神と偉大なる王の街ルクソール

ルクソールへの旅はかけがえのない経験となります。まるでタイムマシンに乗って、エジプトの伝説的な王、王妃、神々、そしてエジプトの偉大な文明の中心地を見に行くようなものです。

ルクソールは素晴らしい時間が層のように積み重なってできたで街。時を重ねるごとに、さらに優美で魅力的な新しい文化遺産がその層を厚くしてきました。

ルクソールを隅々まで楽しむには2か月ほどかかるかもしれませんが、そんなに時間の取れない方のために、2日間の小旅行プランをご紹介しましょう。すべてを網羅というわけにはいきませんが、全体の雰囲気を感じ取ることはできるはずです。

この輝かしいエジプトの古都は、ナイル川で2つに分かれています。北西から下ると見えてくるのが、カルナック神殿複合体。古代の宗教建造物としては、カンボジアのアンコール・ワット寺院に次いで世界第2位の大きさです。カルナックは古代エジプトにおいて最も重要な宗教的複合体であり、あらゆるものが大きく作られています。装飾付きの巨大な柱からオベリスク、像、あずまや(休憩所)に至るまで、そのすべてに心奪われることでしょう。カルナックは完成までに約2000年もの年月を要しました。2日間の旅程で立ち寄るというのも悪くありません。

そこから南へ行くと、ルクソール博物館、続いてルクソール神殿があります。新王国時代にアメンホテプ3世とラムセス2世によって建立されたルクソール神殿は、王たちの神、そして神々の王とされるアメン・ラーに捧げられたもの。かつてルクソール神殿とカルナックを結んでいたスフィンクス通りを、特にラムセス2世の巨大な像に守られながら歩くのは素晴らしい体験となるでしょう。

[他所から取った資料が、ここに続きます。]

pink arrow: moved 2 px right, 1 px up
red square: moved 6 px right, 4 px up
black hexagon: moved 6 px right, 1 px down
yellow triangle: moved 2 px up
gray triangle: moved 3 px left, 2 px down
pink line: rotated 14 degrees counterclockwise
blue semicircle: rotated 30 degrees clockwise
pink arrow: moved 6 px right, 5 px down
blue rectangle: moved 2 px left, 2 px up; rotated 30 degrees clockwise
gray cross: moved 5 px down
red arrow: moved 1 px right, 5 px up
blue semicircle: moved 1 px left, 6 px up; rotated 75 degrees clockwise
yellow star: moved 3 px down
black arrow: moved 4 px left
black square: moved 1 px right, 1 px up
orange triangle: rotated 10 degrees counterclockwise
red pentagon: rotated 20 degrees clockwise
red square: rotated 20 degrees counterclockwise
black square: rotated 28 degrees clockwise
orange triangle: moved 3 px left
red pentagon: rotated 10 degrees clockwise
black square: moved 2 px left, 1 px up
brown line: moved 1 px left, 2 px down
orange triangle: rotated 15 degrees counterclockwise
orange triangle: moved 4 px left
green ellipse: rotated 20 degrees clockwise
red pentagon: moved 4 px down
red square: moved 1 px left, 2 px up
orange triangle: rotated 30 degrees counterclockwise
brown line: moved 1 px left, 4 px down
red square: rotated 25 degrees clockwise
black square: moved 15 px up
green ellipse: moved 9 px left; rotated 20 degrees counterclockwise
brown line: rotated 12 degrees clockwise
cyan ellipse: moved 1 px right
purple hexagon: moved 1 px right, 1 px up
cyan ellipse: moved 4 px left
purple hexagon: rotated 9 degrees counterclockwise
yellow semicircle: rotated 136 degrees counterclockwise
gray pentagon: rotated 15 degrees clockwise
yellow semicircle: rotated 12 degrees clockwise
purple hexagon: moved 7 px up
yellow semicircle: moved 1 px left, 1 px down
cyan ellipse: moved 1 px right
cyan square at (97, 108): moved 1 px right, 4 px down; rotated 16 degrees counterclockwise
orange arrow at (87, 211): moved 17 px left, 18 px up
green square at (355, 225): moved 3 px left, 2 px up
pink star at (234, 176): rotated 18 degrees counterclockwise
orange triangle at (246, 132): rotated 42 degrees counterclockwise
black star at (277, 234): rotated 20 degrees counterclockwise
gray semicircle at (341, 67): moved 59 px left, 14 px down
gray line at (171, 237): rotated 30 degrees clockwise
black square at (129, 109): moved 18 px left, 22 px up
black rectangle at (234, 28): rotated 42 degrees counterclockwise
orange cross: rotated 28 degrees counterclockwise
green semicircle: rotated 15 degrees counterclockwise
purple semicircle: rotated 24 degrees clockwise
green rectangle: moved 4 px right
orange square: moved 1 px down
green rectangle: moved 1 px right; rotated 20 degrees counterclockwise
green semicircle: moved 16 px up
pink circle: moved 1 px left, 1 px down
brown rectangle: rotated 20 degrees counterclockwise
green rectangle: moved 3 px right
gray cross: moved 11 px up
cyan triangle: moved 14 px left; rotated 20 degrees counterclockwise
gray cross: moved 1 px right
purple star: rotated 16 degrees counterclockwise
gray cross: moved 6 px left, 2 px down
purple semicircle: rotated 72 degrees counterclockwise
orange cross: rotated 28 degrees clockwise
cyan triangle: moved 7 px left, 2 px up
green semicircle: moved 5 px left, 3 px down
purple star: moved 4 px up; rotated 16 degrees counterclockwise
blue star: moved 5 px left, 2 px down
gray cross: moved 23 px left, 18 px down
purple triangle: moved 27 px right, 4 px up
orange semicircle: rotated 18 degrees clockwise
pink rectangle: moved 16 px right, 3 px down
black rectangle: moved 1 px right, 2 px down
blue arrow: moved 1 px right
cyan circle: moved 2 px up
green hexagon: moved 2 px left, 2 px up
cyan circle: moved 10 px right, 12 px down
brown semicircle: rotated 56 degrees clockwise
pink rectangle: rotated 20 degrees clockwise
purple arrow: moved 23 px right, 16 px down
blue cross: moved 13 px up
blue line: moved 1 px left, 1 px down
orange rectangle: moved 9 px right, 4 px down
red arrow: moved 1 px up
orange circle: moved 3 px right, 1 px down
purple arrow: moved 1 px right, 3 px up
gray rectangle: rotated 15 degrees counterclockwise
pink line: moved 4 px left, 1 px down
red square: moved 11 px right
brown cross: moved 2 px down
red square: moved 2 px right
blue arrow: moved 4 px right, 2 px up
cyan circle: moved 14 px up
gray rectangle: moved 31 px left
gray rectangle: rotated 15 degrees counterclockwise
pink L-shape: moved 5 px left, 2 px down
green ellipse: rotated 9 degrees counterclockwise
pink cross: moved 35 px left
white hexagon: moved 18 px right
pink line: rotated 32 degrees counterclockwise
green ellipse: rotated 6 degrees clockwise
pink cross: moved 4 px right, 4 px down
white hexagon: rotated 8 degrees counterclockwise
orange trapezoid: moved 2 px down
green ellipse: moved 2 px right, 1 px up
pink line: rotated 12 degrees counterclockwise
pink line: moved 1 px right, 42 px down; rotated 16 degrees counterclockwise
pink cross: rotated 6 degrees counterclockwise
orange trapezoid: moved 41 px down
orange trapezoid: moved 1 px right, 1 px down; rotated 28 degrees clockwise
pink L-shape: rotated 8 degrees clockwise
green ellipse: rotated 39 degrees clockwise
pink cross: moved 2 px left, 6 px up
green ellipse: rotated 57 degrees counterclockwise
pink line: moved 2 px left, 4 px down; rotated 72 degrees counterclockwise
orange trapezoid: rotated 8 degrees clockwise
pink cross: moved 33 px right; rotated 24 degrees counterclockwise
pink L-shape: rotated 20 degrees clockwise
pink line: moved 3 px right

これらの驚異的な神殿は、日中に見て終わりというわけにはいきません。夜のサウンド&ライトショーは必見です。その合間に、街のマーケットで買い物をしたり、レストランでエジプト料理を堪能したりしておきましょう。

ナイル川はあなたの旅のお供です。コーニッシュ通り沿いを流れ、地元のファルーカやボートが何台も行き来しており、その船員たちがナイル川を渡った向こう岸へといざないます。

渡った先で待っているのはスリルあふれる旅。古代エジプトの貴族や王、王妃が眠る墓をいくつも巡ります。熱気球に乗れば、その景色を見渡すこともできます。

メムノンの巨像からダール アル バハールにある女王ハトシェプストの神殿まで、そして絶世の美女ネフェルタリが眠る王妃の谷から若き王ツタンカーメンが待ち受ける王家の谷までを見て回りましょう。

滞在時間が短くても、古代エジプトのナポレオンことトトメス3世の追悼はお忘れなく。それから、ハワード・カーターの家にもお立ち寄りください。

旅程は2日間でしたね。今回はそれだけしか時間を割けないとしても、次こそは真のルクソールを体感できるようご準備を。ルクソールは巨大な宝であり、世界最大の屋外博物館ですが、その目で直接見て壮麗さを理解しようという気持ちと時間が必要です。百聞は一見に如かず。ルクソールはただ歩いて回るだけではなく、見て、感じて、体験してください。